Berichten der Nachrichtenagenturen AP und Reuters sowie Bestätigungen führender internationaler Medien zufolge stellt Larijanis Tod in Teheran einen der härtesten Schläge gegen die iranische politisch-sicherheitspolitische Führung seit Beginn der gegenwärtigen Kriegseskalation dar. Die israelische Seite erklärte, dass bei einem gesonderten Angriff auch Gholam Reza Soleimani getötet worden sei, der Kommandeur der Basij, einer paramilitärischen Organisation innerhalb der breiteren Struktur der Revolutionsgarden, die eine wichtige Rolle bei innerer Repression, Mobilisierung und Überwachung spielt. Für Teheran ist das nicht nur ein militärischer Schlag, sondern auch eine politische Botschaft, dass der Gegner über eine Geheimdienstpenetration verfügt, die tief genug reicht, um die bestgeschützten Punkte des Systems zu treffen.

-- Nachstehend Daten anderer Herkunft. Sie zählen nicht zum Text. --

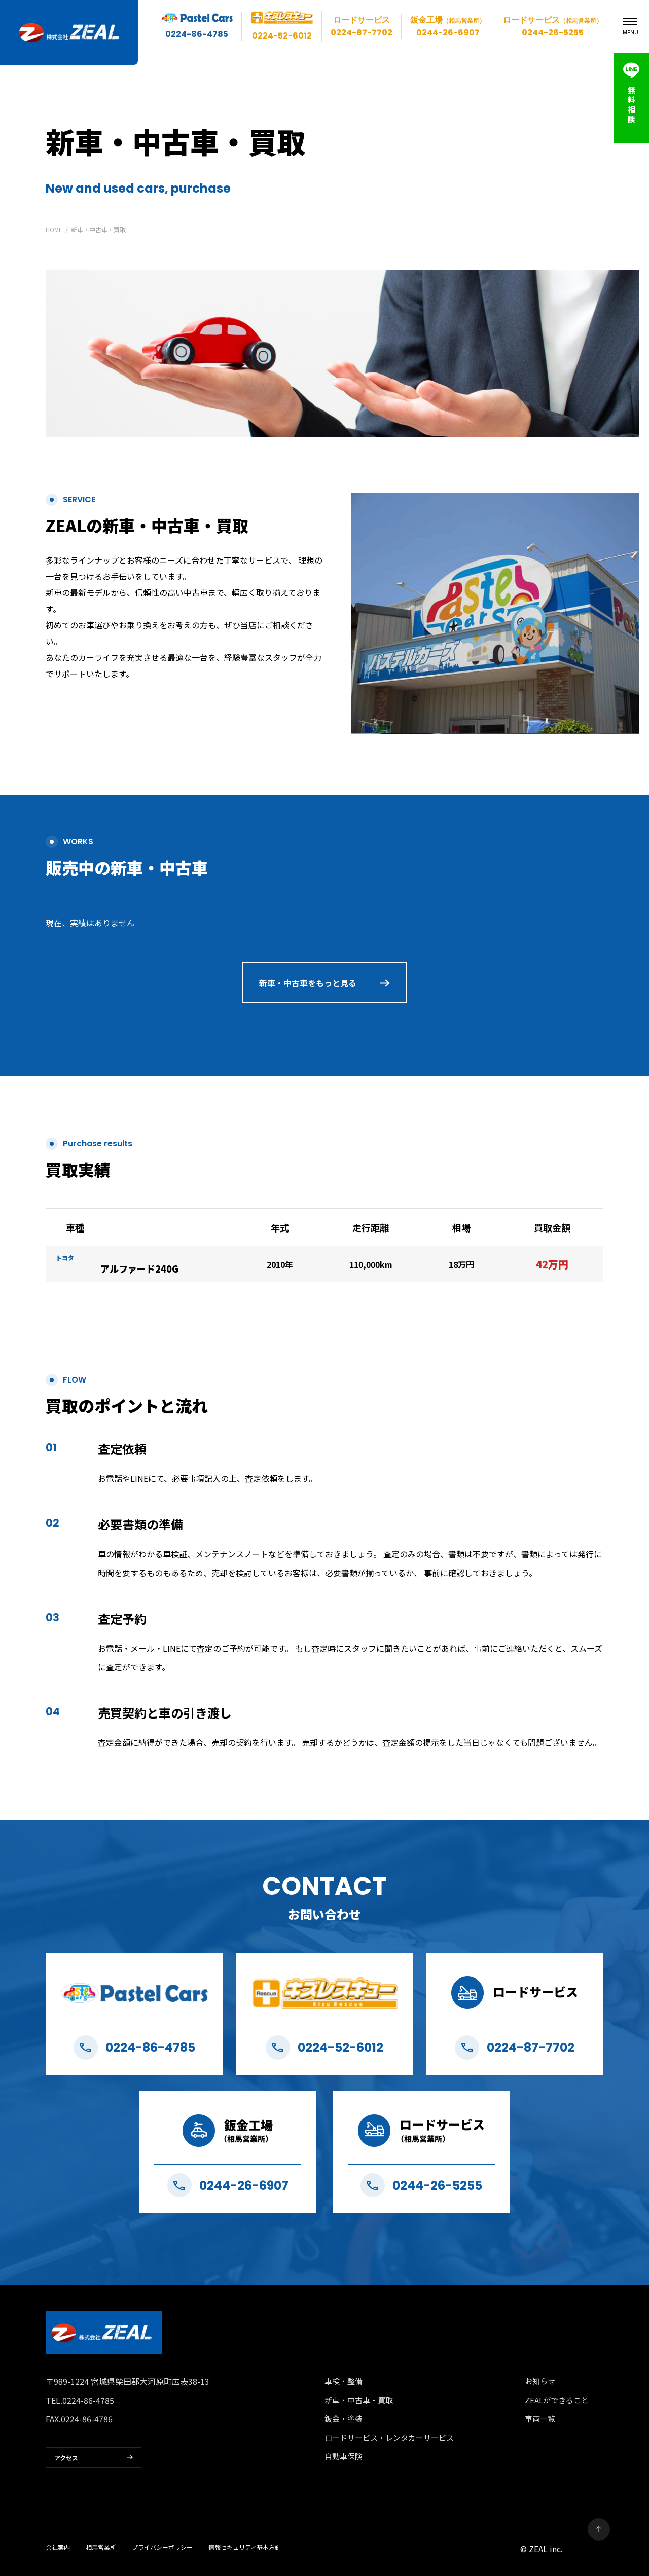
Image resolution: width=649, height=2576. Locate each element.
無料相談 (631, 104)
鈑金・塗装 (343, 2418)
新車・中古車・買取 (358, 2400)
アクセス (66, 2457)
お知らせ (540, 2381)
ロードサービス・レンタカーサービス (389, 2437)
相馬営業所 (101, 2547)
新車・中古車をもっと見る (307, 983)
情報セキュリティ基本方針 (244, 2547)
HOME (54, 229)
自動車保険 (343, 2456)
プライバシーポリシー (162, 2547)
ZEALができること (557, 2400)
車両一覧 (540, 2418)
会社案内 (58, 2547)
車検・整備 (343, 2381)
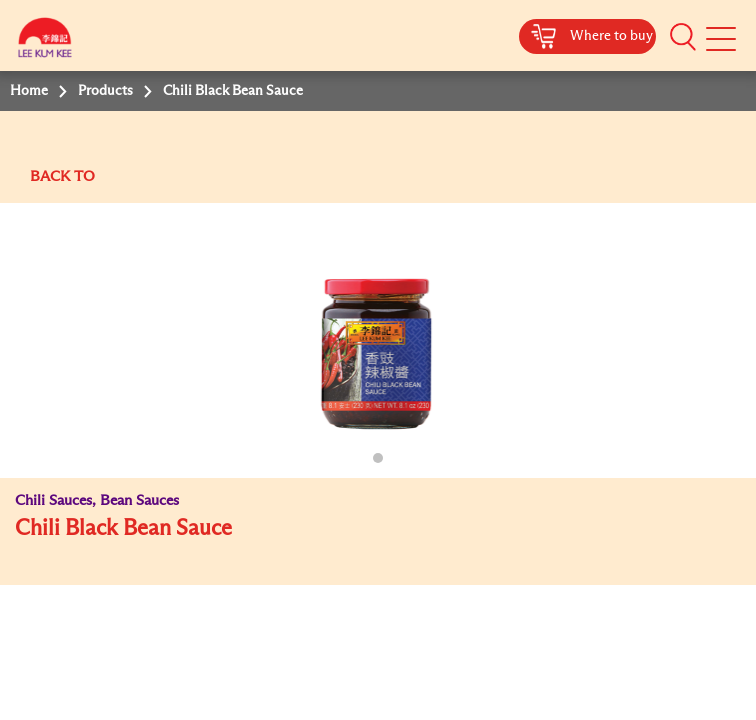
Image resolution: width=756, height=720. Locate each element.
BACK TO (62, 176)
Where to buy (611, 36)
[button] (683, 37)
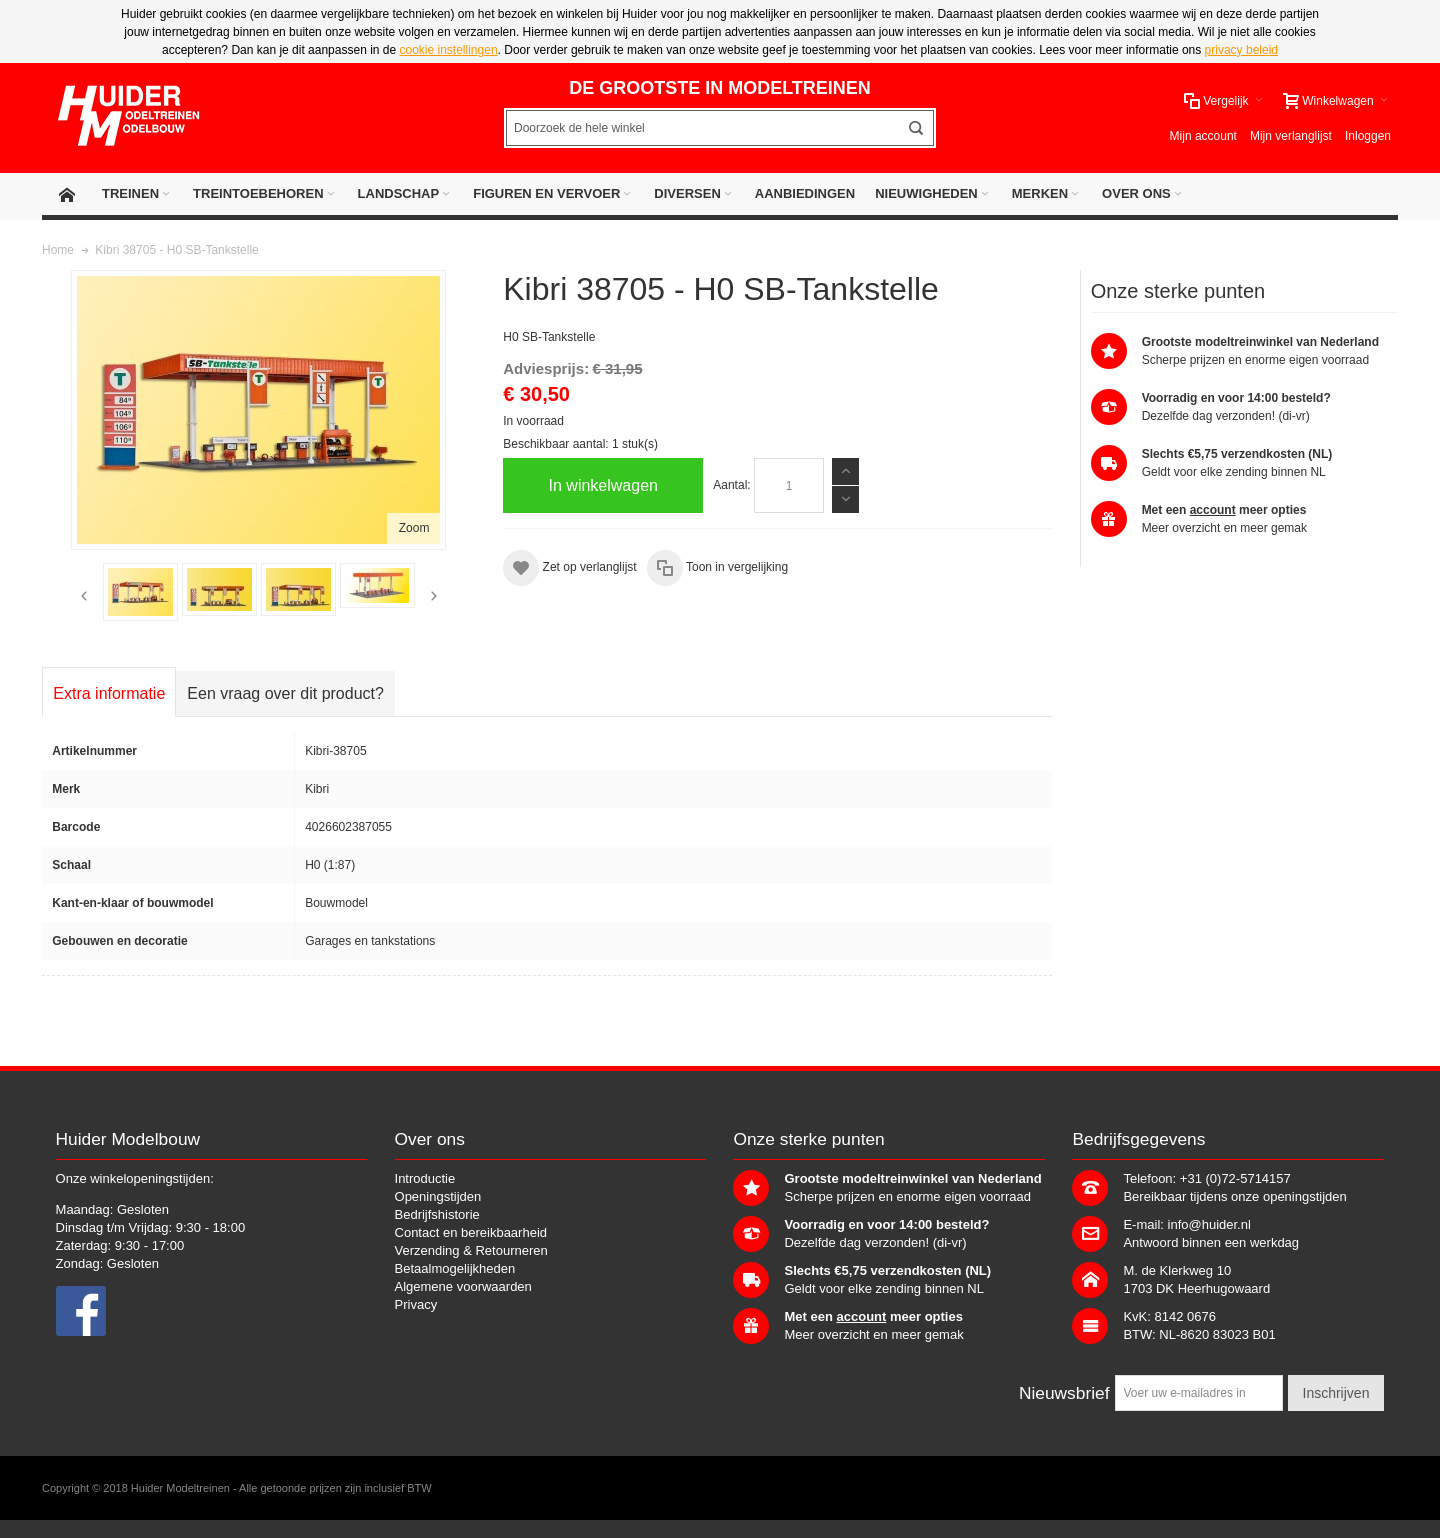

Liquidierungen, die die Logik des Konflikts verändern
Ali Larijani war jahrelang eine der bekannteren Figuren der iranischen Politik. In verschiedenen Zeitabschnitten bekleidete er eine Reihe zentraler Ämter, vom Parlamentspräsidenten bis zu einem Mann, der eine wichtige Rolle bei der nationalen Sicherheit und der strategischen Entscheidungsfindung hatte. Unter den neuen Umständen, nach früheren Schlägen gegen die iranische Staatsspitze, war seine Position zusätzlich sensibel, weil sie das sicherheitspolitische, politische und diplomatische Segment der Entscheidungsfindung verband. Sein Tod hat daher eine breitere Bedeutung als die bloße Ausschaltung eines einzelnen Amtsträgers: Es handelt sich um einen Schlag gegen das Koordinationszentrum des Regimes in einem Moment, in dem Iran zu zeigen versucht, dass es weiterhin eine Antwort auf mehreren Ebenen führen kann.
Ähnliches gilt auch für Gholam Reza Soleimani. Die Basij ist nicht bloß eine Hilfsformation, sondern eine wichtige Stütze des Systems, besonders in Krisenzeiten und bei der Kontrolle des inneren Raums. Die Tötung ihres Kommandeurs in einem Moment verstärkter äußerer Schläge und innerer Spannungen verstärkt das Gefühl der Verwundbarkeit innerhalb des iranischen Apparats zusätzlich. Deshalb war die iranische Antwort beinahe zu erwarten: nicht nur eine Demonstration der Vergeltung gegenüber Israel, sondern auch eine Botschaft an die Staaten der Region, dass Teheran jede Infrastruktur, jede Basis oder jedes Territorium, das seiner Einschätzung nach amerikanischen oder israelischen Operationen dient, als legitimes Ziel betrachtet.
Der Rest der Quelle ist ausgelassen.